(Task details): Nothing but a number should be written: the count of lines below that contain "each".

(Task input):
──────

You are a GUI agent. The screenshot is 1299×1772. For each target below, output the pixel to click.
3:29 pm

──────

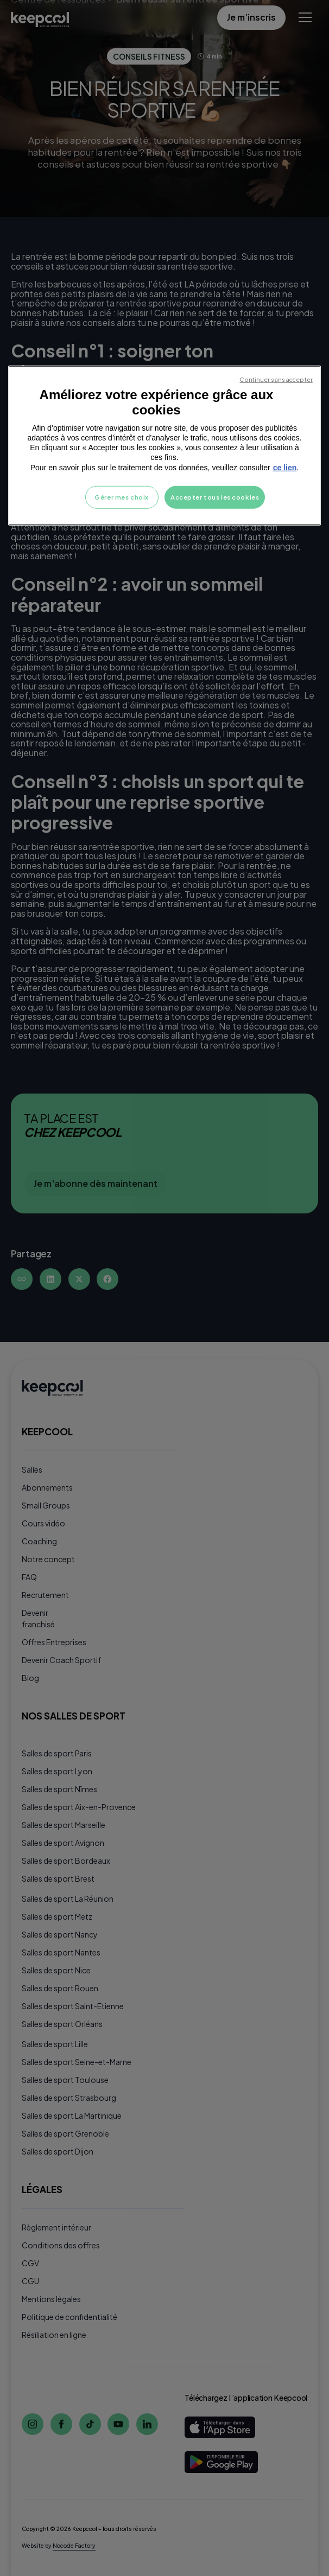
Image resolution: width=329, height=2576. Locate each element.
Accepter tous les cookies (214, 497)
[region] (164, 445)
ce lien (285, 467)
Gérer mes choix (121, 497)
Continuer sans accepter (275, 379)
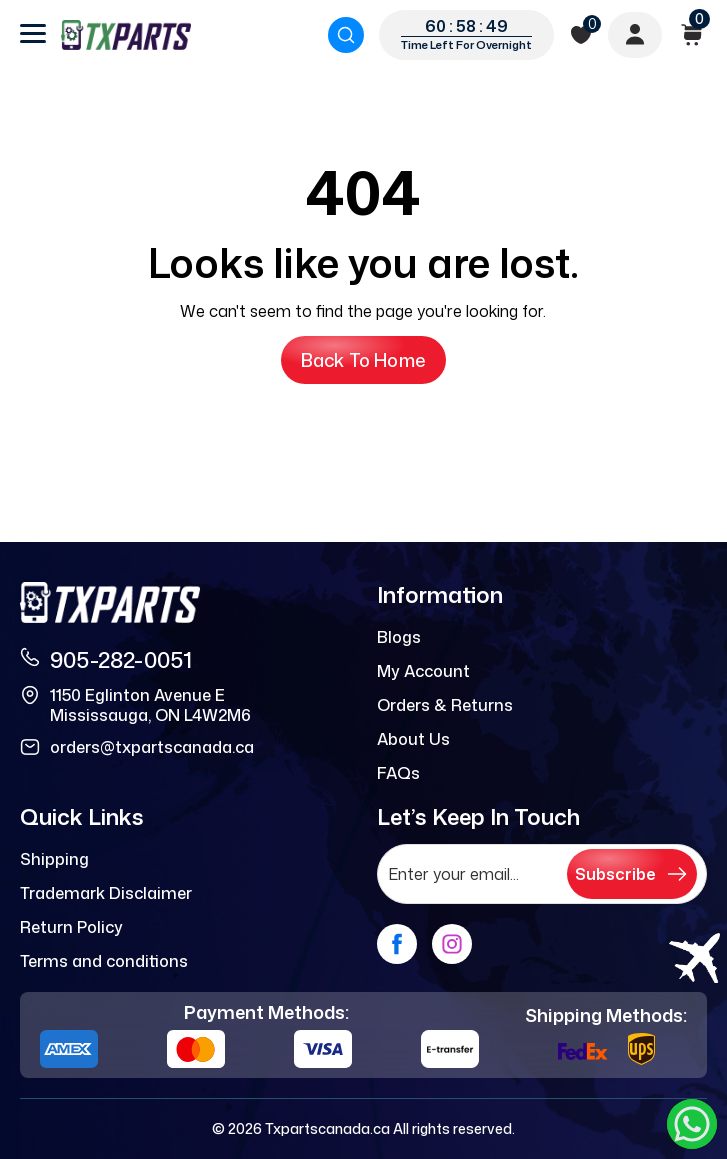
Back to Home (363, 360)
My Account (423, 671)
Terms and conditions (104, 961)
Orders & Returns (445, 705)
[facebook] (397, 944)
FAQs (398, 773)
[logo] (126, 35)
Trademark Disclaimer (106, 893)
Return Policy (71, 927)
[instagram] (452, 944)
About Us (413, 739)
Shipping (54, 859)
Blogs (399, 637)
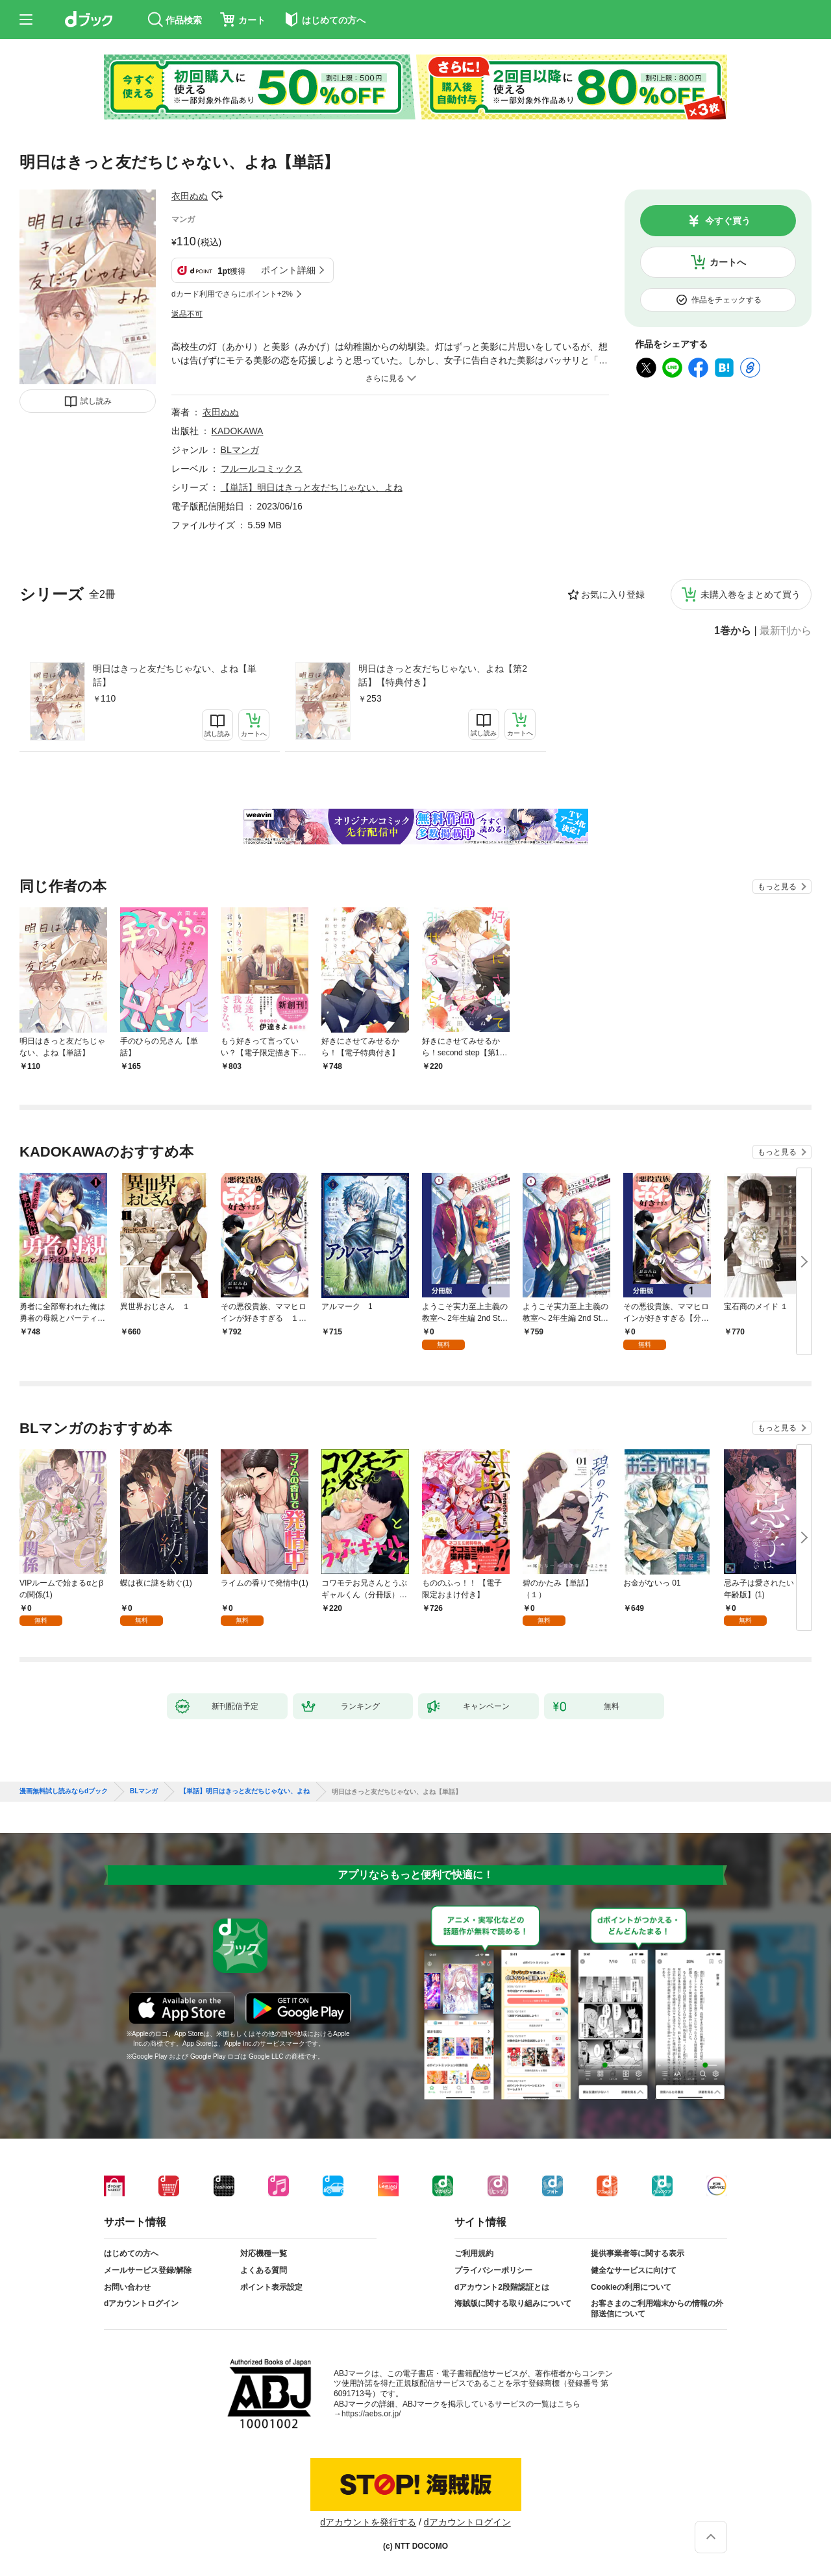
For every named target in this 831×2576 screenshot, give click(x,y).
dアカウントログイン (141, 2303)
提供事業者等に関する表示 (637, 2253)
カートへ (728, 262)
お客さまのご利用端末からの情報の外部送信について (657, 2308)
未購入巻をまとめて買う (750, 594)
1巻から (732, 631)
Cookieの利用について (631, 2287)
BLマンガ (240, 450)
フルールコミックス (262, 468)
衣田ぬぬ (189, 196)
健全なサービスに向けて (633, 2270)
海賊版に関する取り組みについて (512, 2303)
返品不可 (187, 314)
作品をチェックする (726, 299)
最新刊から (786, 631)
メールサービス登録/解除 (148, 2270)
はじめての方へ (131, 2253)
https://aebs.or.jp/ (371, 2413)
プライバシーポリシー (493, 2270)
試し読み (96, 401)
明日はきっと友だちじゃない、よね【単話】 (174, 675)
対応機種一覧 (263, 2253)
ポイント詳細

──────

(Solution for this problem): 2